• **Directions for this task**: The whole listing below is to be output exactly, with no line skipped.

• **Data provided**:
____

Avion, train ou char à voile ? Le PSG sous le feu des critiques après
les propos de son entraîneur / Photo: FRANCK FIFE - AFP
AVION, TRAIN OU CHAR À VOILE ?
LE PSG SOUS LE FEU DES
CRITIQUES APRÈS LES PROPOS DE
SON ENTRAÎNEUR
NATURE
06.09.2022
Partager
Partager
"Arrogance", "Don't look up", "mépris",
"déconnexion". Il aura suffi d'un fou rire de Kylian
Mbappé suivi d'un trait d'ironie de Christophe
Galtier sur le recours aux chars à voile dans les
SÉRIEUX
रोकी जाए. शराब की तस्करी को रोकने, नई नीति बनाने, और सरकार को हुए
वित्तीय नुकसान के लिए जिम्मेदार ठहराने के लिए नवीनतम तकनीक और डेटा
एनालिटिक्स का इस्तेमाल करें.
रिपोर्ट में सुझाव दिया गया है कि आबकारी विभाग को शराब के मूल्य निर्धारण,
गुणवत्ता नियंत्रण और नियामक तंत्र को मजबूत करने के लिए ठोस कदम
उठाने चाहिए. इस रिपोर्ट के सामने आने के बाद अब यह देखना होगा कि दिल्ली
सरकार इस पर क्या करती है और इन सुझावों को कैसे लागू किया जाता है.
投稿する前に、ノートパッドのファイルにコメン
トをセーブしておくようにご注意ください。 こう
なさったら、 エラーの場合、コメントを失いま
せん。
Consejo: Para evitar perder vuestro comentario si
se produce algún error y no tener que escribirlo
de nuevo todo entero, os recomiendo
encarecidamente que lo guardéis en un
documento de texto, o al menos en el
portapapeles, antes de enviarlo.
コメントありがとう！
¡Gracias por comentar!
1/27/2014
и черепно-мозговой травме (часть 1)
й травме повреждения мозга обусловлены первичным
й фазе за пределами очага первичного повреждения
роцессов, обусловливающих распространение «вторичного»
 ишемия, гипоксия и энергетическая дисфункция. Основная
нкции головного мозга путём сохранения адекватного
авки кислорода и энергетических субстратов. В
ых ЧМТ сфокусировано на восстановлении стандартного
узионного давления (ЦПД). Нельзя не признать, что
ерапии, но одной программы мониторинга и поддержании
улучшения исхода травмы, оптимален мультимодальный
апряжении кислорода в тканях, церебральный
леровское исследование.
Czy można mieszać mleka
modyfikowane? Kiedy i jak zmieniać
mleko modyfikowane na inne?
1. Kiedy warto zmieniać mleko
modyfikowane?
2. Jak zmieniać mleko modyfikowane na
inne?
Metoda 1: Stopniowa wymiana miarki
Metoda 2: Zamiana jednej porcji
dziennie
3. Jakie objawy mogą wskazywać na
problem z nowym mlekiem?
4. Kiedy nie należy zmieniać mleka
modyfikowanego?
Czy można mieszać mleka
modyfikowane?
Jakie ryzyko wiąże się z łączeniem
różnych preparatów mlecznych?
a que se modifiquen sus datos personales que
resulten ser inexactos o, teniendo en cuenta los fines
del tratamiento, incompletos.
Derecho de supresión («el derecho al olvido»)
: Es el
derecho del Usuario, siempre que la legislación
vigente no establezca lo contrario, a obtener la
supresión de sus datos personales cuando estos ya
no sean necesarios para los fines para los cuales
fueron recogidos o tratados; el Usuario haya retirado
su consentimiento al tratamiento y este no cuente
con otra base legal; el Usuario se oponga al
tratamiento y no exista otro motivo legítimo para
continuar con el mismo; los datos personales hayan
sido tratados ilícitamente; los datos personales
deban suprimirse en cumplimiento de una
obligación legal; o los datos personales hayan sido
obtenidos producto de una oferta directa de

____

• **Your solution**:
Avion, train ou char à voile ? Le PSG sous le feu des critiques après
les propos de son entraîneur / Photo: FRANCK FIFE - AFP
AVION, TRAIN OU CHAR À VOILE ?
LE PSG SOUS LE FEU DES
CRITIQUES APRÈS LES PROPOS DE
SON ENTRAÎNEUR
NATURE
06.09.2022
Partager
Partager
"Arrogance", "Don't look up", "mépris",
"déconnexion". Il aura suffi d'un fou rire de Kylian
Mbappé suivi d'un trait d'ironie de Christophe
Galtier sur le recours aux chars à voile dans les
SÉRIEUX
रोकी जाए. शराब की तस्करी को रोकने, नई नीति बनाने, और सरकार को हुए
वित्तीय नुकसान के लिए जिम्मेदार ठहराने के लिए नवीनतम तकनीक और डेटा
एनालिटिक्स का इस्तेमाल करें.
रिपोर्ट में सुझाव दिया गया है कि आबकारी विभाग को शराब के मूल्य निर्धारण,
गुणवत्ता नियंत्रण और नियामक तंत्र को मजबूत करने के लिए ठोस कदम
उठाने चाहिए. इस रिपोर्ट के सामने आने के बाद अब यह देखना होगा कि दिल्ली
सरकार इस पर क्या करती है और इन सुझावों को कैसे लागू किया जाता है.
投稿する前に、ノートパッドのファイルにコメン
トをセーブしておくようにご注意ください。 こう
なさったら、 エラーの場合、コメントを失いま
せん。
Consejo: Para evitar perder vuestro comentario si
se produce algún error y no tener que escribirlo
de nuevo todo entero, os recomiendo
encarecidamente que lo guardéis en un
documento de texto, o al menos en el
portapapeles, antes de enviarlo.
コメントありがとう！
¡Gracias por comentar!
1/27/2014
и черепно-мозговой травме (часть 1)
й травме повреждения мозга обусловлены первичным
й фазе за пределами очага первичного повреждения
роцессов, обусловливающих распространение «вторичного»
 ишемия, гипоксия и энергетическая дисфункция. Основная
нкции головного мозга путём сохранения адекватного
авки кислорода и энергетических субстратов. В
ых ЧМТ сфокусировано на восстановлении стандартного
узионного давления (ЦПД). Нельзя не признать, что
ерапии, но одной программы мониторинга и поддержании
улучшения исхода травмы, оптимален мультимодальный
апряжении кислорода в тканях, церебральный
леровское исследование.
Czy można mieszać mleka
modyfikowane? Kiedy i jak zmieniać
mleko modyfikowane na inne?
1. Kiedy warto zmieniać mleko
modyfikowane?
2. Jak zmieniać mleko modyfikowane na
inne?
Metoda 1: Stopniowa wymiana miarki
Metoda 2: Zamiana jednej porcji
dziennie
3. Jakie objawy mogą wskazywać na
problem z nowym mlekiem?
4. Kiedy nie należy zmieniać mleka
modyfikowanego?
Czy można mieszać mleka
modyfikowane?
Jakie ryzyko wiąże się z łączeniem
różnych preparatów mlecznych?
a que se modifiquen sus datos personales que
resulten ser inexactos o, teniendo en cuenta los fines
del tratamiento, incompletos.
Derecho de supresión («el derecho al olvido»)
: Es el
derecho del Usuario, siempre que la legislación
vigente no establezca lo contrario, a obtener la
supresión de sus datos personales cuando estos ya
no sean necesarios para los fines para los cuales
fueron recogidos o tratados; el Usuario haya retirado
su consentimiento al tratamiento y este no cuente
con otra base legal; el Usuario se oponga al
tratamiento y no exista otro motivo legítimo para
continuar con el mismo; los datos personales hayan
sido tratados ilícitamente; los datos personales
deban suprimirse en cumplimiento de una
obligación legal; o los datos personales hayan sido
obtenidos producto de una oferta directa de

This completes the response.